Peter Tatchell, Human Rights Campaigner, Peter Tatchell Foundation
In a democratic society there is no right to not be offended so, criminalising causing offence is a threshold too far.  Much as I oppose hate crime and think perpetrators should be brought to justice, I think we have to be very careful about criminalising opinions that people simply find offensive or disagreeable.

It’s an open question just how much of a threat the culture wars pose to British democracy.  What’s certain is that American democracy faces a more serious and urgent risk.

Take the house.

In America, the polarisation of the culture wars is helping to increase political violence and the risks of greater violence in future. 

Professor David Rand, Management Science and Brain and Cognitive Sciences, Massachusetts Institute of Technology
Disliking people on the other side, that’s not really the problem in itself, that’s a problem in so much as it leaves people to have anti-democratic attitudes and you know to be willing to engage in political violence. 

Herb Jones
I’m running for Congress by the way. 

That’s good.

Herb Jones
We need somebody that actually represents us.

That’s a fact.

Back at the county fair in Virginia, there’s a feeling that American democracy is flying by the seat of its pants. 

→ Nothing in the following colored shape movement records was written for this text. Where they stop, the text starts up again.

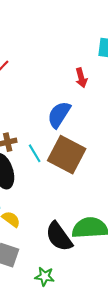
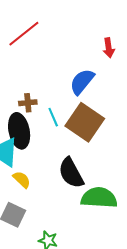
black semicircle: (59, 237) -> (71, 173), moved

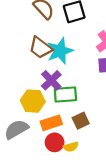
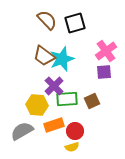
brown square: (81, 121) -> (92, 101), moved
red circle: (55, 142) -> (75, 131), moved

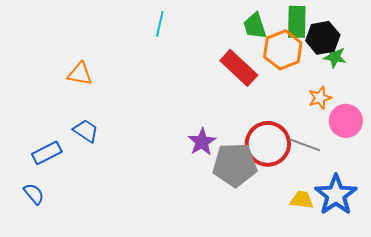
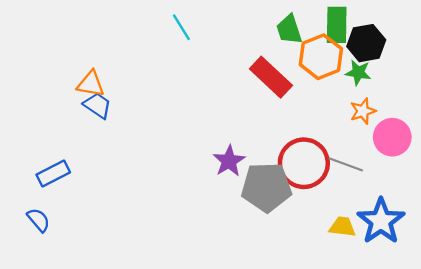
cyan line: (160, 24) -> (181, 27), turned -45
green star: (335, 57) -> (358, 73), moved
blue trapezoid: (86, 131) -> (97, 105), moved

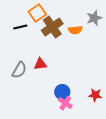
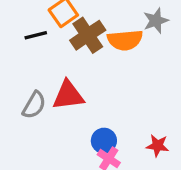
orange semicircle: (75, 30) -> (125, 40), size x1.5
red triangle: (40, 64) -> (68, 95), size x1.5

Amanda Chase, Republican State Senator
I support being a peaceful American but people turn to violence whenever they feel that their voice is not heard.

Herb Jones
If we don’t get past this, our country and our future is jeopardy.  If we don’t, we’re going to lose our democracy and we’re going to lose our freedoms. 

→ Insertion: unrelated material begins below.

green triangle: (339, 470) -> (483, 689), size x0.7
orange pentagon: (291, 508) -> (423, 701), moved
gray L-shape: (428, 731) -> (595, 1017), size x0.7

Fixing this broken politics requires a fundamental transformation in behaviours and structures but in both America and Britain, the polarisation of the culture wars make that feel a long way off. 

Dr Nikos Sotirakopoulos, Visiting Fellow, Ayn Rand Institute
We have to do again the thing, which is quite out of fashion, which is view people as individuals with free will, not view them as avatars of their identity and these deterministic beings who do as their identity asks them to do.